Our results show that when adjusting the national poverty line using the SPIs referring to the mean provincial prices, \(SPIs^M\), the HCR values are higher in the northern provinces and lower in the southern provinces, while no main differences are observed in central provinces. We also considered an alternative set of SPIs based on the 20th percentile of the price distribution, \(SPIs^{Q20}\). The idea under this proposal is to adjust the national poverty line using the prices corresponding to the purchasing power of poor households. In this case, the modifications of the HCR values are less relevant: the HCR values are slightly higher in the northern provinces, while the values swing in the central and southern provinces.

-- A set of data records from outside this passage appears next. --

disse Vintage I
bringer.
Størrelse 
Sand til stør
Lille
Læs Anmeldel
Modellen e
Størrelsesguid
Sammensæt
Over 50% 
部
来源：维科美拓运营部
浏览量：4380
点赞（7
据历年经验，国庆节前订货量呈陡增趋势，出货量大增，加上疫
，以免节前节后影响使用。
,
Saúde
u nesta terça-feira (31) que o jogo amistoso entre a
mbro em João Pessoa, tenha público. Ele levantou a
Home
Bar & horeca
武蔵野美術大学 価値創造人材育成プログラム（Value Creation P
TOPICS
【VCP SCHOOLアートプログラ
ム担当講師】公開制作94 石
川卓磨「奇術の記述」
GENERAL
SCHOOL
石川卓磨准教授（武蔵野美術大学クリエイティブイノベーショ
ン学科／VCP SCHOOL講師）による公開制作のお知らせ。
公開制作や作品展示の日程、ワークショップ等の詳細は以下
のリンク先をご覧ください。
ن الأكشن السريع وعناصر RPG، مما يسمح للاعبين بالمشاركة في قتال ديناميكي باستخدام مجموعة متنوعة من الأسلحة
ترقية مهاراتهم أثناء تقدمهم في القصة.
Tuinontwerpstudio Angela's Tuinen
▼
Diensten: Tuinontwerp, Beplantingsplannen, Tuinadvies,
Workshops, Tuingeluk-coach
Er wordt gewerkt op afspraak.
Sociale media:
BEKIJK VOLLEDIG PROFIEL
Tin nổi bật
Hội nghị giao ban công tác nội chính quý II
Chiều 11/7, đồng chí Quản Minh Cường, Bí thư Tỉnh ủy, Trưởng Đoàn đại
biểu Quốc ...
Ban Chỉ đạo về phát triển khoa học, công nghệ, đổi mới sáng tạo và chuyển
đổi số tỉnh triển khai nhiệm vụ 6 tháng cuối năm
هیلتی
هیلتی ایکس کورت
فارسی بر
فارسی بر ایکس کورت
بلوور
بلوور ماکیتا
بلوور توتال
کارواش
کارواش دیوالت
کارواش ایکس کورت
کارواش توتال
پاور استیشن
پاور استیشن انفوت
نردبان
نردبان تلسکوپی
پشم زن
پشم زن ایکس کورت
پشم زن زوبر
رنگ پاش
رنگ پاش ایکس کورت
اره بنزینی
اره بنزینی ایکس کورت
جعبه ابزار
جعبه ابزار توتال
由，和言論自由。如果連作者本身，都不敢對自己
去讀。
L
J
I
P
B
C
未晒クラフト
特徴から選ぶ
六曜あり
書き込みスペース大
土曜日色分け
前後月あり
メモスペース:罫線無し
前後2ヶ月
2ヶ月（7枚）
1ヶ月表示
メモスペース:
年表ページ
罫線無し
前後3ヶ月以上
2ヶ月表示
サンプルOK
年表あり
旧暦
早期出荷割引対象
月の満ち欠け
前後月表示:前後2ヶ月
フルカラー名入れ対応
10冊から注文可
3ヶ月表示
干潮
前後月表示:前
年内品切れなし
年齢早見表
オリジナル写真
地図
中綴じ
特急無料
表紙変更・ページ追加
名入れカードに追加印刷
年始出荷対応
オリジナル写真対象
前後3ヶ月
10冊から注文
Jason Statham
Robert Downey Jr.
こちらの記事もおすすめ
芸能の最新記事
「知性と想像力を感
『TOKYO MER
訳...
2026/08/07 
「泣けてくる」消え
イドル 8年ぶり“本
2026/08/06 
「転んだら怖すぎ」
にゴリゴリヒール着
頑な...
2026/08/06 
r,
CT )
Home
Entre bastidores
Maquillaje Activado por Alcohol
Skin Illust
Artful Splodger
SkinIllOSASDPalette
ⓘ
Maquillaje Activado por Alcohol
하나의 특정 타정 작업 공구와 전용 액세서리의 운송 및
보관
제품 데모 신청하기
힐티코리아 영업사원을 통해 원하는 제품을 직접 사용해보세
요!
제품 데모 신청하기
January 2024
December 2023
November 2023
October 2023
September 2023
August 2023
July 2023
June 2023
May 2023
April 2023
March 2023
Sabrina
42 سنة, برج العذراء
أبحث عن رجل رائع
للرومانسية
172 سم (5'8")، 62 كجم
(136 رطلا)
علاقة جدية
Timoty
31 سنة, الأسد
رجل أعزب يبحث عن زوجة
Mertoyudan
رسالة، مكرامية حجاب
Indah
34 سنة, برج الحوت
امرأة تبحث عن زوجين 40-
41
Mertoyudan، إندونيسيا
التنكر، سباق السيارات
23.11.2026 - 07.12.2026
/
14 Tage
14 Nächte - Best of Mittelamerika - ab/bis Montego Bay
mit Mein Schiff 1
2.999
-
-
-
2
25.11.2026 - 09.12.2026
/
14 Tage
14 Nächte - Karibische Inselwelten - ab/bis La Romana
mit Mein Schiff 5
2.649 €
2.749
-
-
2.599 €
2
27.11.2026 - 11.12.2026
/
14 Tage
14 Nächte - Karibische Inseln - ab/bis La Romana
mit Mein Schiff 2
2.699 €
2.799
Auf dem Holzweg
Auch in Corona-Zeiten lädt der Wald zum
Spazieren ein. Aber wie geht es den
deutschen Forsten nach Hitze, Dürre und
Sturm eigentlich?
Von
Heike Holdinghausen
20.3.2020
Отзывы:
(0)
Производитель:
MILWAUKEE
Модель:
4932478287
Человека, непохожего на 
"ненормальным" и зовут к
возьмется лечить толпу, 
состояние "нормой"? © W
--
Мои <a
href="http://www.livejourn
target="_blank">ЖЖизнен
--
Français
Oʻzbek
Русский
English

These results support the idea that for given categories of products, such as grocery products, the price levels within the Italian territory are indeed different. Therefore, including these differentials in the computation of a monetary poverty index, such as the HCR based on HBS consumption data, can modify the poverty mapping results from the traditional national poverty line that ignores price differences. This is an important result that could be considered by policy-makers, especially for policies that are implemented at the national level.

From a modelling perspective, the HCRs and shares of food consumption expenditures (for poor people) were computed at the provincial level using SAE models for proportions. By using auxiliary variables from population registers and archives, the models were able to reduce the direct estimate variability computed using only HBS data. Therefore, the current application has shown that SAE models represent a powerful tool to drive local policy decisions.

In any case, it is important to emphasize that the present work also has some limitations. The main limitation is represented by the partial correction of the national poverty line, which is limited to the share of food consumption expenditure (approximately equal to 25% of total expenditures for poor people at the national level). It would be important to extend the current study by including the correction for all the expenditure categories. Preliminary work based on HBS data (Bertarelli et al. 2021; Marchetti et al. 2020) shows that the cost of housing represents approximately another 20% of total household expenditures in Italy. Therefore, provincial spatial price indices referring to this expenditure category could be estimated and used together with the SPIs referring to food expenditure to further adjust the national poverty line. However, estimation of the spatial housing price indices using survey data (e.g., HBS) is still an open issue because for households that own their house, imputed rents are available, and these are already estimated by Istat using hedonic regression (Bertarelli et al. 2021). Therefore, alternative data sources, such as the archive of real estate quotations maintained by the Italian Tax Agency, should be considered.

Moreover, it should be noted that in our approach, we assume perfect substitutability between goods in the same ECOICOP-8-digit category when applying the CPD model. Further developments could relax this assumption and/or include a measure of the degree of substitutability between goods.

Another limitation is represented by the fact that in 2018, the scanner data provided by Istat did not take into account discount stores, which usually sell products at a lower price. This, together with the fact that scanner data also exclude local street markets, could lead to improper measurements of the spending levels of the poorest individuals in the population. Therefore, future developments of the current work could be devoted to a refinement in the computation of the local SPIs, provided that new scanner data–which are not public but collected by a private company–will be made available.